For those of you that haven’t been on Twitter the last couple of hours here is a link to the resignation letter of a former London MEC employee that has become an internet phenomenon in less than a few hours. The letter openly lambasted the former employee, Kieran Allen’s, boss for his alleged general mistreatment whilst at the company and gives a rather scathing account of Greg Shickle’s alleged misconduct.

I’m not going to comment on the allegations here, or offer up my opinion on whether I think Kieran has or hasn’t made the right decision going public about his allegations. I think it is important to note that all allegations are just that and none of the facts have been verfied. You can read a statement from the company on The Drum which is their initial response.

What I am going to say however is that if there was ever a case study for how quickly this kind of thing can spread on social media then this is it! The letter has trended on nationally on Twitter, there is a spoof Twitter account for Greg Shickle @shicklegreg , it has made the front page of The Sun Online and has been covered by Loaded Magazine. The internet has generally gone mad!

My favourite thing to happen in the furor however has to be this Downfall parody video, created just now to sum up the drama …. Enjoy! :)

18 thoughts on “Shicklegate

  1. Business don’t need to be transparent, they are transparent. Every employee has the ability to influence reputation just as much as centralised communications departments do nowadays. It’s a complex environment that’s easy to embrace with relatively simple yet hard to maintain concepts, honesty and integrity, in EVERYTHING you do. No matter whether it’s poor management or faking ads a la Nokia, if your intentions aren’t pure, you’re putting yourself in a risky situation.

    • Hi Andrew

      Yeah I agree with you here. I’ve run quite a few corporate social media training courses on how important employees are to managing a company’s PR/Communications and it’s become ever more apparent that the social space has serious power to effect company reputation.

      More than anything this happening today has highlighted how bad things can get and also how quick this kind of thing can spread – I hasten to add NONE of the contents in the letter have been fact checked or verified. Potentially this leaves both individuals in a very damaging position and also the company.

      I’m sure you are as interested as me to see how this pans out and thanks for taking the time to comment :)


      • Hello,

        We knew someone who knew someone who could confirm this for us from within MEC, and apparently (still a massive apparently!) it’s true. In a way, I do feel sorry for Shickle. I’m sure there’s less competent managers out there but to have his wrong-doings so publicly ousted must damage his chance of a fair and proper tribunal. Plus, there’s always the chance the employee was bitter and let their emotions get the better of them when they wrote this.

        You’re right, it is interesting to see how this pans out, and you’ve convinced me to hold out on judging either parties.



  2. that is one big mistake if MEC forced The Sun to pull down the article… saying that Metro, etc haven’t covered it either! i suppose they want to remain on the media plans…

    • A few people have been saying that The Sun e.t.c. have pulled the story – I guess this is an assumption at present and we probably won’t ever know. Perhaps given the sensitive and damaging nature of the accusations they may have wanted to fact check?

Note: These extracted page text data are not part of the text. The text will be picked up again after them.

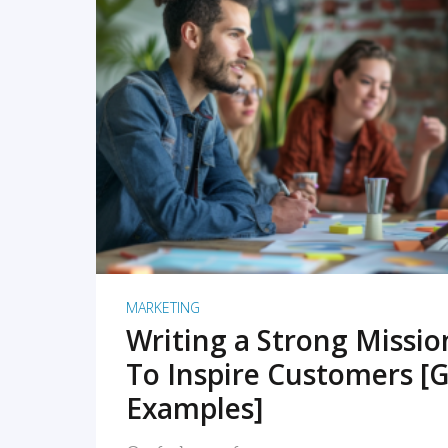
READ MORE
MARKETING
Writing a Strong Missi
To Inspire Customers [G
Examples]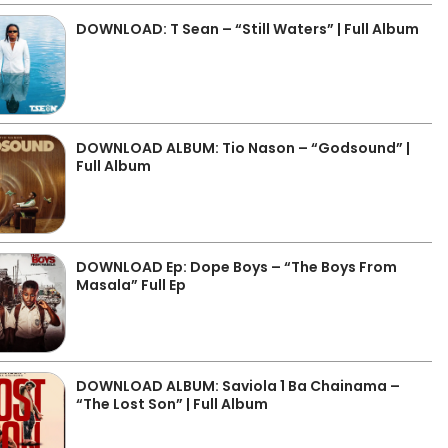
DOWNLOAD: T Sean – “Still Waters” | Full Album
DOWNLOAD ALBUM: Tio Nason – “Godsound” |
Full Album
DOWNLOAD Ep: Dope Boys – “The Boys From
Masala” Full Ep
DOWNLOAD ALBUM: Saviola 1 Ba Chainama –
“The Lost Son” | Full Album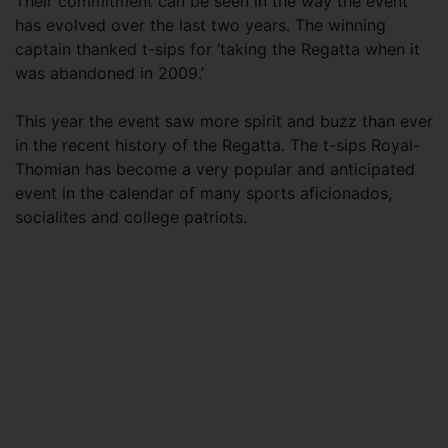
Their commitment can be seen in the way the event
has evolved over the last two years. The winning
captain thanked t-sips for ‘taking the Regatta when it
was abandoned in 2009.’
This year the event saw more spirit and buzz than ever
in the recent history of the Regatta. The t-sips Royal-
Thomian has become a very popular and anticipated
event in the calendar of many sports aficionados,
socialites and college patriots.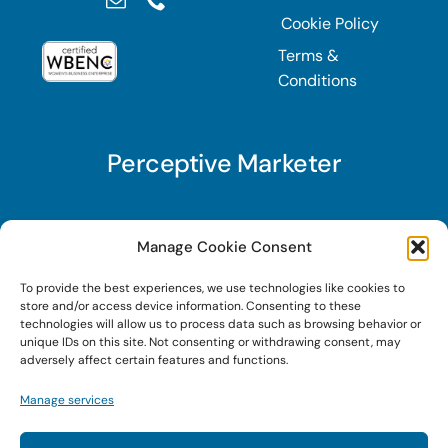
Cookie Policy
Terms &
Conditions
Perceptive Marketer
Subscribe to Perceptive Marketer, our digital
Manage Cookie Consent
marketing newsletter with a mindful twist. Get a
To provide the best experiences, we use technologies like cookies to
free guide on a new website optimization
store and/or access device information. Consenting to these
strategy, Search AI Optimization (SAIO), when
technologies will allow us to process data such as browsing behavior or
unique IDs on this site. Not consenting or withdrawing consent, may
you sign up!
adversely affect certain features and functions.
Manage services
Sign Up Today!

      Thanks for the comment! :)


  3. I’m presuming MEC do not do exit interviews. It would have been beneficial for someone to sit down with him prior to it getting to this point and finding out why he was leaving and trying to defuse the situation. So much more can be done before people actually leave that would provide companies with a wealth of information to improve. A lot of people in media land have got enjoyment out of this today but for me it has demonstrated the power of social media and how dangerous it can be. We don’t know if any of this is true yet it does not matter if it is true or not. A career is damaged to the point of no return. A career that was a successful one that had taken years of hard work to achieve has been destroyed in a matter of hours. It will certainly make a lot of people review what is appropriate to say as banter in the office now and receiving resignation letters will be a scary prospect for many people for a while. Working in digital recruitment it is just sad to see two careers damaged like this as I know how permanent the effects will be for future employment. Kieran was obviously very angry if someone had just talked him off the ledge this could have been avoided and the matter could have been handled internally.

  4. I agree, and like you say, the facts around MEC and alleged behaviour of other colleagues aren’t at all verified but what does stand out is that letter was written by a person under an extreme amount of pressure.

    Whether or not this had been caused, in whole or in part, by his work conditions all organisations do have an obligation to make sure their employees are, broadly, ‘OK’. This guy wasn’t and they’d had clear warning signs. What a pity their internal processes / culture clearly didn’t support this person before they fired their cannon [however loose it may have been!].

    Lots of learnings for all involved, and the power of Social Media has done it again! I agree, what a fabulous case study…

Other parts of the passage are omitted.